Após onze anos de portas fechadas, os Scavi Scaligeri, em Verona, reabrem ao público em um trabalho que combina arqueologia, memória urbana e curadoria fotográfica. O local, concebido nos anos 1990 a partir de uma ideia de Luca Darbi, volta a ser acessível graças a uma intervenção técnica e institucional que devolve leitura e fruição ao sítio.
A reabertura não foi obra do acaso. Presidida por um trabalho conjunto entre a Soprintendenza, proprietária dos bens arqueológicos, e o Comune, responsável pelas estruturas físicas, a operação incluiu um novo acesso, instalação de elevador e passarelas que garantem mobilidade e segurança. Em paralelo, houve um aprofundado trabalho de relayout do percurso expositivo que torna inteligíveis as camadas históricas do lugar — ruas, cloacas, aquedutos romanos, resquícios de colunatas de edifícios públicos, domus com lacunas de pavimento musivo, estruturas tardo-antigas e casas-torre medievais — em uma leitura coerente e didática.

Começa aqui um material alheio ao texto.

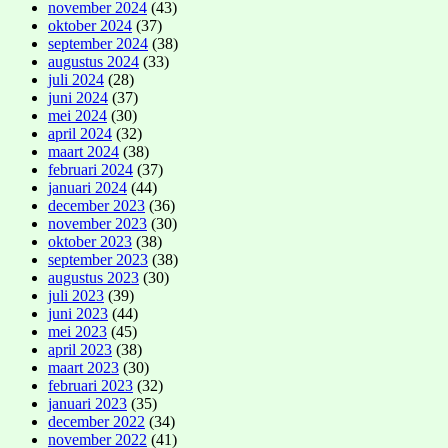
november 2024
(43)
oktober 2024
(37)
september 2024
(38)
augustus 2024
(33)
juli 2024
(28)
juni 2024
(37)
mei 2024
(30)
april 2024
(32)
maart 2024
(38)
februari 2024
(37)
januari 2024
(44)
december 2023
(36)
november 2023
(30)
oktober 2023
(38)
september 2023
(38)
augustus 2023
(30)
juli 2023
(39)
juni 2023
(44)
mei 2023
(45)
april 2023
(38)
maart 2023
(30)
februari 2023
(32)
januari 2023
(35)
december 2022
(34)
november 2022
(41)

O motor que acelerou a entrega foi, segundo as fontes consultadas, a ocasião das cerimônias olímpicas, que funcionou como oportunidade e alavanca de financiamento e prioridade. Em sintonia com essa agenda, decidiu-se associar a arqueologia ao tema esportivo recuperando material editorial e fotográfico dos arquivos da revista Life.
Nasce assim a mostra Winter games! Gli sport invernali. Fotografie dagli archivi Life 1936-1972, curada por Simone Azzoni, a partir de uma ideia de Giuseppe Ceroni e produzida pela Silvana Editoriale. A exposição, visitável até 2 de junho, reúne cem imagens selecionadas por Azzoni — algumas inéditas — assinadas por nomes como Ralph Crane, John Dominis e Alfred Eisenstaedt. Em vez de seguir ordem cronológica ou agrupar por autores, o roteiro organiza-se por áreas temáticas, provocando leituras que dialogam diretamente com as camadas arqueológicas do sítio.
A experiência expositiva combina o registro fotográfico do século XX com o ambiente subterrâneo: as fotografias de Life — a revista que, entre 1936 e 1972, foi descrita por Azzoni como uma das mais potentes fábricas de imaginário visual do século XX — entram em tensão com ruas e aquedutos romanos, elevando a sugestão do conjunto e ampliando a interpretação dos corpos, dos gestos e da tecnologia esportiva.
Ao chegar, o visitante é recebido por um vídeo com a voz do arquiteto Libero Cecchini (Verona, 1919-2020), figura decisiva na gênese do centro nos anos 1980, lembrado pela convocação do arqueólogo inglês Peter Hudson em uma experiência que se tornou referência em arqueologia urbana.
Resultado: os Scavi Scaligeri voltam a funcionar não apenas como sítio arqueológico, mas como centro de leitura histórica e cultural, integrando patrimônio, acessibilidade e memória fotográfica. A mostra sobre os esportes de inverno atua como catalisador para uma fruição ampliada do espaço e como exemplo de como parques arqueológicos podem ser relidos em diálogo com outros arquivos.
Dados apurados: reabertura após 11 anos; fundação do centro nos anos 1990 por Luca Darbi; 100 fotografias (1936-1972); curadoria de Simone Azzoni; ideia de Giuseppe Ceroni; produção Silvana Editoriale; exposição até 2 de junho; fotógrafos destacados: Ralph Crane, John Dominis, Alfred Eisenstaedt; melhorias físicas: novo ingresso, elevador, passarelas; voz e memória de Libero Cecchini e referência a Peter Hudson.